After completing a few reports, the employee is then asked to process a donation for coronavirus relief efforts using Bitcoins. Based upon emails and files from Krebs, Vasty would tell its employee the following:
“The donor requests that Bitcoins be bought with his funds. For this task, you need to create your Bitcoin wallet, or use the QR code that we send you in this letter. You will receive from the donor up to 3000 CAD. Your commission up to 150 CAD will be included in this amount to cover your expenses. I remind you that you do not need to use your funds to buy bitcoins. The funds will be sent to you. You will need to receive cash atm or at your bank branch.”
Vasty then sends the employee an electronic money transfer. The employee is told to withdraw the cash and to keep a certain remaining amount for him/herself. The withdrawn funds are then deposited by the employee using the QR code (that was emailed by Vasty) into a Bitcoin ATM, which is then sent directly to the scammers’ bitcoin wallet.
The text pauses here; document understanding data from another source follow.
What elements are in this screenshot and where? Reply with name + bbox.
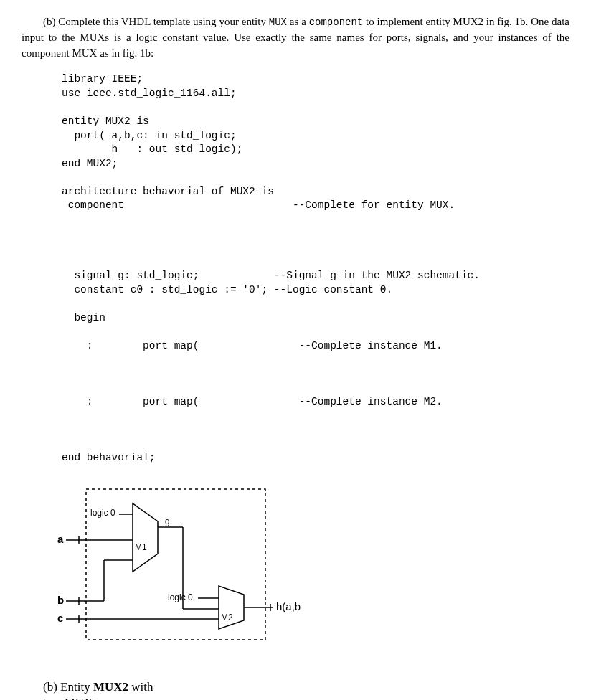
mux-m2-label: M2 [221, 612, 233, 623]
port-b-label: b [57, 594, 64, 606]
code-line: architecture behavorial of MUX2 is [62, 186, 274, 197]
caption-part: (b) [43, 680, 57, 694]
caption-text2: with [128, 680, 153, 694]
port-c-label: c [57, 612, 63, 624]
mux-m1-label: M1 [135, 542, 147, 552]
code-line: port( a,b,c: in std_logic; [62, 130, 237, 141]
figure-caption: (b) Entity MUX2 with two MUXs [43, 679, 569, 700]
code-line: constant c0 : std_logic := '0'; --Logic … [62, 284, 392, 295]
mux-keyword: MUX [269, 16, 287, 28]
vhdl-code-block: library IEEE; use ieee.std_logic_1164.al… [62, 72, 569, 465]
caption-text3: two MUXs [43, 696, 98, 700]
code-line: component --Complete for entity MUX. [62, 199, 455, 211]
code-line: library IEEE; [62, 73, 143, 85]
logic0-m2-label: logic 0 [168, 592, 193, 602]
component-keyword: component [309, 16, 364, 28]
code-line: entity MUX2 is [62, 115, 149, 127]
code-line: h : out std_logic); [62, 143, 242, 155]
output-h-label: h(a,b,c) [276, 600, 301, 612]
mux-m1-shape [133, 503, 158, 572]
caption-text1: Entity [60, 680, 93, 694]
mux-m2-shape [219, 586, 244, 629]
code-line: end behavorial; [62, 452, 156, 463]
code-line: : port map( --Complete instance M2. [62, 396, 443, 407]
code-line: signal g: std_logic; --Signal g in the M… [62, 270, 480, 281]
problem-statement: (b) Complete this VHDL template using yo… [22, 14, 569, 61]
signal-g-label: g [165, 516, 170, 526]
caption-bold: MUX2 [93, 680, 128, 694]
schematic-diagram: a b c logic 0 M1 g logic 0 M2 h(a,b,c) [57, 486, 294, 672]
logic0-m1-label: logic 0 [90, 508, 115, 518]
code-line: begin [62, 312, 105, 323]
port-a-label: a [57, 533, 64, 545]
part-label: (b) [43, 16, 56, 27]
problem-text-2: as a [287, 16, 309, 27]
problem-text-1: Complete this VHDL template using your e… [58, 16, 268, 27]
code-line: : port map( --Complete instance M1. [62, 340, 443, 351]
code-line: use ieee.std_logic_1164.all; [62, 88, 237, 99]
code-line: end MUX2; [62, 158, 118, 169]
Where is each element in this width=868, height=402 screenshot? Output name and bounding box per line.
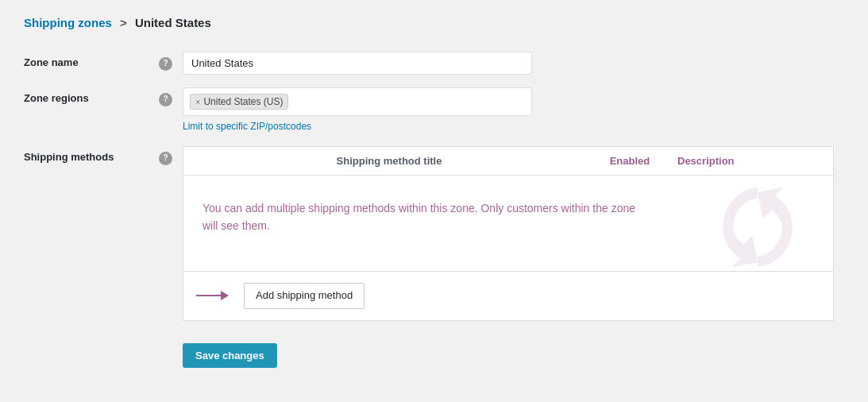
region-tag-remove-icon[interactable]: × (195, 98, 200, 106)
limit-zip-link[interactable]: Limit to specific ZIP/postcodes (183, 121, 844, 132)
sm-watermark-icon (706, 184, 809, 271)
breadcrumb-current: United States (135, 16, 211, 29)
sm-table-header: Shipping method title Enabled Descriptio… (183, 147, 833, 176)
zone-name-label: Zone name (24, 45, 159, 68)
col-desc-header: Description (677, 155, 820, 167)
col-enabled-header: Enabled (582, 155, 677, 167)
zone-regions-help-col: ? (159, 81, 183, 106)
add-shipping-method-button[interactable]: Add shipping method (244, 283, 365, 309)
shipping-methods-help-col: ? (159, 140, 183, 165)
zone-name-input[interactable] (183, 52, 532, 75)
zone-regions-field: × United States (US) Limit to specific Z… (183, 81, 844, 132)
zone-regions-row: Zone regions ? × United States (US) Limi… (24, 81, 844, 132)
breadcrumb-separator: > (120, 16, 127, 29)
breadcrumb: Shipping zones > United States (24, 16, 844, 29)
save-changes-button[interactable]: Save changes (183, 343, 277, 368)
sm-empty-text: You can add multiple shipping methods wi… (203, 199, 647, 235)
zone-name-help-col: ? (159, 45, 183, 71)
shipping-methods-label: Shipping methods (24, 140, 159, 163)
shipping-zones-link[interactable]: Shipping zones (24, 16, 112, 29)
zone-name-row: Zone name ? (24, 45, 844, 75)
region-tag: × United States (US) (190, 94, 288, 110)
arrow-icon (196, 295, 228, 296)
col-title-header: Shipping method title (196, 155, 582, 167)
region-tag-label: United States (US) (203, 96, 283, 107)
zone-regions-input-wrap[interactable]: × United States (US) (183, 87, 532, 116)
zone-regions-label: Zone regions (24, 81, 159, 104)
sm-empty-area: You can add multiple shipping methods wi… (183, 176, 833, 271)
shipping-methods-help-icon[interactable]: ? (159, 152, 172, 165)
sm-footer: Add shipping method (183, 271, 833, 320)
shipping-methods-table: Shipping method title Enabled Descriptio… (183, 146, 834, 321)
zone-name-help-icon[interactable]: ? (159, 57, 172, 71)
zone-name-field (183, 45, 844, 75)
zone-regions-help-icon[interactable]: ? (159, 93, 172, 106)
save-changes-area: Save changes (24, 329, 844, 368)
shipping-methods-row: Shipping methods ? Shipping method title… (24, 140, 844, 321)
shipping-methods-field: Shipping method title Enabled Descriptio… (183, 140, 844, 321)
Krebs further reports that “the funds that get deposited in the employee’s account are invariably stolen from other hacked bank accounts, and the employee is merely helping the crooks launder the stolen money into a form of payment that can’t be reversed.” Vasty even provides guided statements for employees to provide to bank employees should questions arise.
Money mule scammers traditionally hack employer accounts at job recruitment sites such as Monster.com, indeed.com, and hotjobs.com, offering employment terms that are too good to be true. Their interviews are sometimes conducted via chat or skype using a still photo instead of live video. And while unsuspecting employees are undoubtedly ignorant of their/their employers’ crimes, individual state laws and law enforcement agencies may not find such ignorance totally excusable.